A word of warning – this one is not for the faint-hearted. John Whaite, winner of the Great British Bake Off 2012, came up with this blood sugar-spiking recipe as a bake he deemed suitable for enjoying on Christmas Eve, as described in the GBBO Christmas cookbook. Now, I don’t know about you, but the idea of spending Christmas Day fighting a stonking sugar comedown doesn’t quite tickle my fancy. But in any case, the marriage of toffee popcorn (a childhood favourite bought from Spar Express many a time), salty peanut butter and a decadent chocolate fudge had me waiting for an opportune moment to unleash this beast on unsuspecting hungry folks. It was admittedly nowhere near Christmas-time, but it went down a treat.
For the sponge
- 5 eggs
- 140g caster sugar
- 120g plain flour
- 40g cocoa powder
- 50g butter, melted
For the peanut butter & popcorn mousse
- 75g toffee popcorn
- 200ml double cream
- 90g smooth peanut butter
- 50g condensed milk
- 100g soft cheese
For the chocolate fudge
- 250g condensed milk
- 50g smooth peanut butter
- 50ml double cream
- 200g dark chocolate
For the caramelised popcorn decoration
- 100g caster sugar
- 50g toffee popcorn
Preheat the oven to 200°C. Line the base of a 23cm round springform cake tin with greaseproof paper. My circular cake tins were all a bit too diddy, so I plumped for a square one. Break the eggs into a large bowl, and whip up with an electric whisk for 1 minute until they are light and fluffy.

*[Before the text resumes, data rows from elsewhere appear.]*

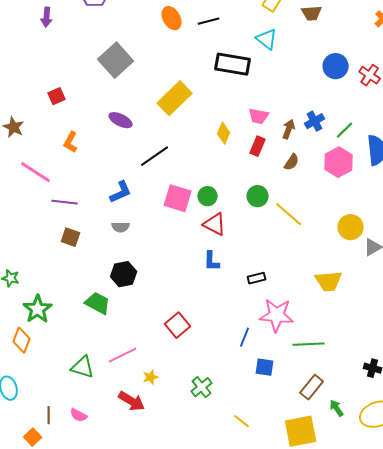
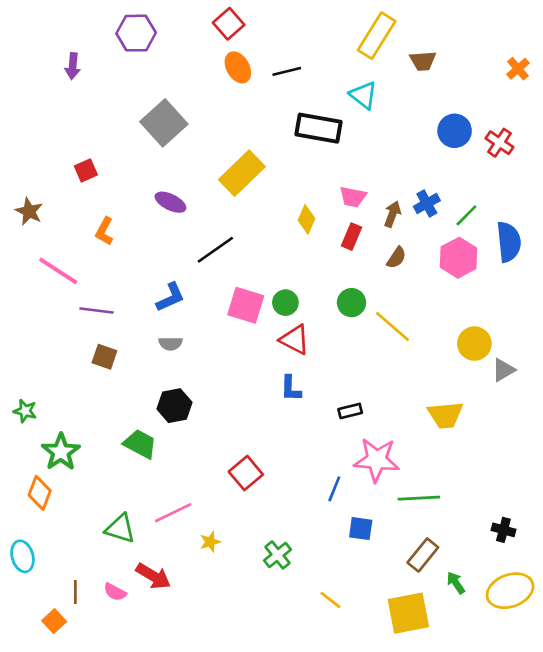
red arrow: (132, 401) -> (153, 576), moved

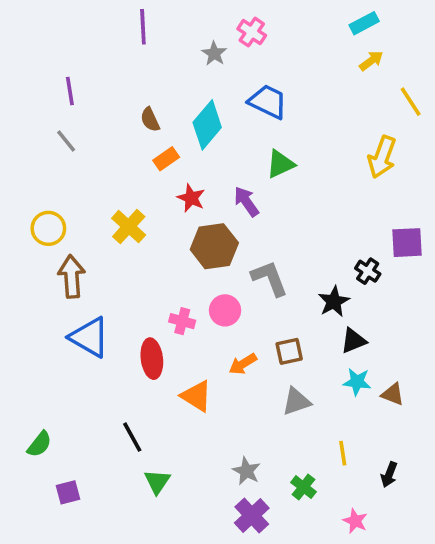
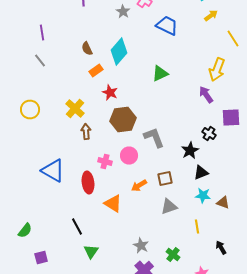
blue trapezoid: (268, 102) -> (167, 26), moved
purple arrow: (246, 202) -> (206, 94), moved
brown arrow: (72, 277) -> (86, 132), moved, size x0.7
yellow line: (343, 453) -> (197, 226), moved
black arrow: (389, 475) -> (221, 248), turned 128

Add the sugar and whisk on full speed for 5 minutes, until the mixture has quadrupled in volume and you reach the ribbon stage.
At this juncture, I had to jump ship and switch bowls, as the mixture seemed to take on a life of its own. I had created a monster.
Using your suitably XXL sized bowl, sift over the flour and cocoa powder, add the melted butter and gently fold together.
Pour into the prepared cake tin, and bake in the oven for 25 minutes.
When the sponge is nicely risen, and an inserted knife into the centre comes out clean, invert it onto a wire rack and leave to cool completely, keeping it inside the tin.
To make the mousse, use a food processor to blitz the toffee popcorn into a chunky rubble. Add the cream and mix for another 10 seconds, until it has just thickened. Add the peanut butter, condensed milk and soft cheese, then blitz again briefly until it has all come together. It should be a thick and spreadable consistency, so now you can transfer it into a bowl and pop it in the fridge until later.
Cut the cooled cake in half. Get rid of the greaseproof paper, and place one half of the sponge back in the tin, pressing down gently to make sure it’s at the bottom.
Scoop the entirety of your peanut butter & popcorn filling onto the sponge, and spread it out evenly. Use a palette knife or the back of a spoon, until it is smooth and reaches the sides.
Top with the other half of the cake, and pop it in the fridge.
My sponge flopped all the way down onto the wire rack and ended up with these indentations, but thankfully the ganache-to-come saved the day, and hid all unsightly grooves.
To make the fudge topping, put the chocolate, condensed milk, double cream and peanut butter into a saucepan, and stir gently over a low heat.
Allow everything to melt together, until it eventually becomes a smooth, glossy fudge. Pour it over the cake and put back in the fridge to set for at least an hour.
Finally, the last step! To caramelise your already caramelised popcorn. This may seem a tad unnecessary, potentially a case of over-egging the pudding? But nay! The topping was actually what most people who tried it exclaimed their love for. It kept them coming back for more, so don’t be scared to be generous with it and bloody well pile it on.
Firstly, place a sheet of greaseproof paper over a kitchen surface. Heat a saucepan over a medium heat. Add the sugar, and slowly let it melt, stirring occasionally for about 8 minutes, until it becomes a dark caramel.
Add the popcorn, quickly stir to coat it all, and tip onto the greaseproof paper to cool down and solidify.
Remove the cake from the fridge at least an hour before serving. Run a blunt knife around the edge to release it from the tin, and transfer to your chosen plate. Decorate liberally with the broken up popcorn, et voila, you have created a rather festive masterpiece!